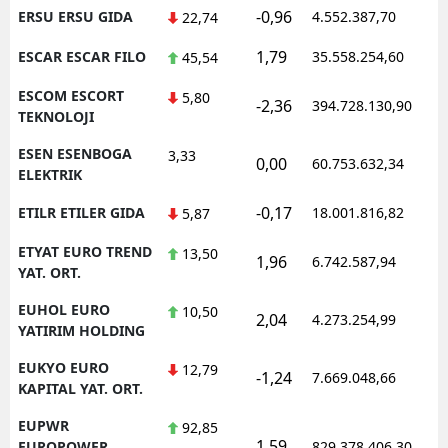
-0,96
ERSU ERSU GIDA
4.552.387,70
1
22,74
1,79
ESCAR ESCAR FILO
35.558.254,60
1
45,54
ESCOM ESCORT
5,80
-2,36
394.728.130,90
1
TEKNOLOJI
ESEN ESENBOGA
3,33
0,00
60.753.632,34
1
ELEKTRIK
-0,17
ETILR ETILER GIDA
18.001.816,82
1
5,87
ETYAT EURO TREND
13,50
1,96
6.742.587,94
1
YAT. ORT.
EUHOL EURO
10,50
2,04
4.273.254,99
1
YATIRIM HOLDING
EUKYO EURO
12,79
-1,24
7.669.048,66
1
KAPITAL YAT. ORT.
EUPWR
92,85
1,59
1
EUROPOWER
829.378.406,30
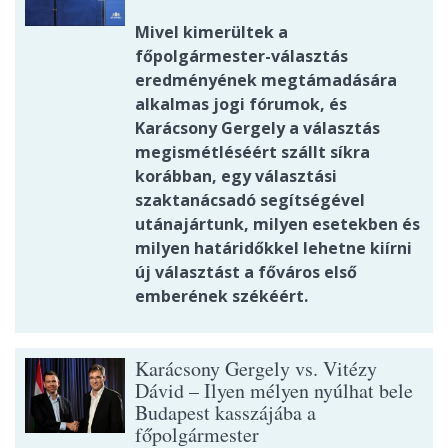
Mivel kimerültek a
főpolgármester-választás
eredményének megtámadására
alkalmas jogi fórumok, és
Karácsony Gergely a választás
megismétléséért szállt síkra
korábban, egy választási
szaktanácsadó segítségével
utánajártunk, milyen esetekben és
milyen határidőkkel lehetne kiírni
új választást a főváros első
emberének székéért.
Karácsony Gergely vs. Vitézy
Dávid – Ilyen mélyen nyúlhat bele
Budapest kasszájába a
főpolgármester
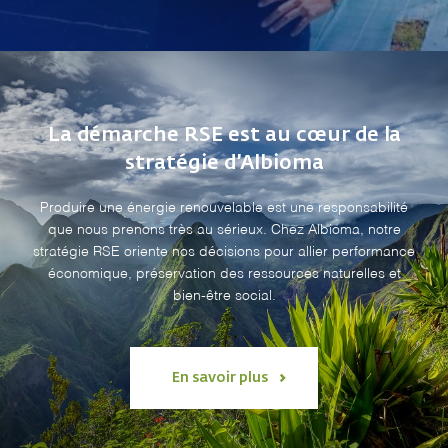
La démarche RSE est au cœur de la
stratégie d’Albioma
Produire une énergie renouvelable est une responsabilité
que nous prenons très au sérieux. Chez Albioma, notre
stratégie RSE oriente nos décisions pour allier performance
économique, préservation des ressources naturelles et
bien-être social.
En savoir plus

▶ **DESCRIPTION OF THE TASK**: Please output each line above exactly and omit all images.

▶ **YOUR RESPONSE**:
-0,96
ERSU ERSU GIDA
4.552.387,70
1
22,74
1,79
ESCAR ESCAR FILO
35.558.254,60
1
45,54
ESCOM ESCORT
5,80
-2,36
394.728.130,90
1
TEKNOLOJI
ESEN ESENBOGA
3,33
0,00
60.753.632,34
1
ELEKTRIK
-0,17
ETILR ETILER GIDA
18.001.816,82
1
5,87
ETYAT EURO TREND
13,50
1,96
6.742.587,94
1
YAT. ORT.
EUHOL EURO
10,50
2,04
4.273.254,99
1
YATIRIM HOLDING
EUKYO EURO
12,79
-1,24
7.669.048,66
1
KAPITAL YAT. ORT.
EUPWR
92,85
1,59
1
EUROPOWER
829.378.406,30
Mivel kimerültek a
főpolgármester-választás
eredményének megtámadására
alkalmas jogi fórumok, és
Karácsony Gergely a választás
megismétléséért szállt síkra
korábban, egy választási
szaktanácsadó segítségével
utánajártunk, milyen esetekben és
milyen határidőkkel lehetne kiírni
új választást a főváros első
emberének székéért.
Karácsony Gergely vs. Vitézy
Dávid – Ilyen mélyen nyúlhat bele
Budapest kasszájába a
főpolgármester
La démarche RSE est au cœur de la
stratégie d’Albioma
Produire une énergie renouvelable est une responsabilité
que nous prenons très au sérieux. Chez Albioma, notre
stratégie RSE oriente nos décisions pour allier performance
économique, préservation des ressources naturelles et
bien-être social.
En savoir plus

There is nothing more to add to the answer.